Riyadh mengamati langkah Amerika yang salah di kawasan itu dengan cermat dan hati-hati, memperingatkan AS agar tidak menyerang Afghanistan dan Irak. Almarhum Menteri Luar Negeri Saudi Saud bin Faisal mengatakan bahwa menggulingkan Saddam Hussein akan menyelesaikan satu masalah, tetapi itu akan menciptakan masalah yang lebih besar, yaitu sektarianisme dan terorisme. 

Sesuai dengan peringatan kenabiannya, inilah tepatnya yang disaksikan wilayah tersebut sejauh ini. Yang memperburuk masalah adalah bahwa Irak akhirnya secara tidak sengaja diserahkan ke Iran di atas piring perak. Amerika berubah dari menjadi penjamin keamanan kawasan menjadi penyumbang destabilisasi regional secara langsung, meski tidak mau.

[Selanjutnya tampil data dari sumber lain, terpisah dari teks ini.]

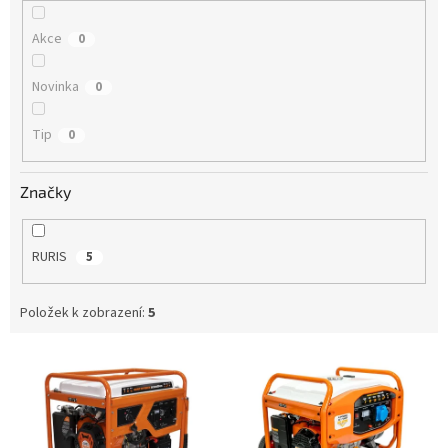
Akce
0
Novinka
0
Tip
0
Značky
RURIS
5
Položek k zobrazení:
5
V
ý
p
i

Kesalahan diplomatik penting lainnya adalah ketika pemerintahan Obama gagal mendukung rakyat Iran melawan rezim teokratis mereka pada tahun 2009 dengan apa yang disebut Revolusi Hijau. Namun, hanya dua tahun kemudian, Washington berkontribusi pada penggulingan sekutu mereka yang berusia 30 tahun, 

Hosni Mubarak, yang mengarah pada kebangkitan pesat dan pemberdayaan kelompok-kelompok Islam seperti Ikhwanul Muslimin. Baru kemudian, Presidential Study Directive-11 (PSD-11) Obama dibocorkan oleh Wikileaks dan kemudian dibahas di Kongres AS, yang mengungkap rencana Washington untuk menggulingkan rezim di dunia Arab melalui organisasi Islam.

Kesalahan-kesalahan bencana ini tertanam dalam benak para politisi di kawasan itu, dan tidak kurang dari perombakan kebijakan Amerika yang lengkap dan nyata di kawasan itu akan membuat mereka berubah pikiran. 

Secara pribadi, saya khawatir bahwa satu-satunya orang yang bersedia memberikan kehangatan pada hubungan Saudi-Amerika adalah para ekstremis haus darah yang hanya percaya pada api perang. Api yang menuntut teroris sebagai kayu bakar, dan sponsor mereka sebagai bahan bakar mereka.

Berbicara tentang bahan bakar, telah berspekulasi bahwa perjalanan Biden ke Kerajaan diperlukan oleh kebutuhan untuk menurunkan harga gas di dalam negeri. Pengakuan dasar kekuatan petrodollar yang didirikan Presiden Richard Nixon setelah menghapus standar emas ini adalah bukti lebih lanjut bahwa Riyadh dan kekuatan dolar AS yang diakui secara global tidak dapat dipisahkan. 

Pengakuan ini mungkin telah tertunda karena kesediaan pemerintahan Biden untuk secara membabi buta mengikuti narasi media arus utama terbaru mengenai Arab Saudi, seolah-olah itu adalah satu-satunya akses mereka ke informasi tentang sekutu yang telah teruji waktu.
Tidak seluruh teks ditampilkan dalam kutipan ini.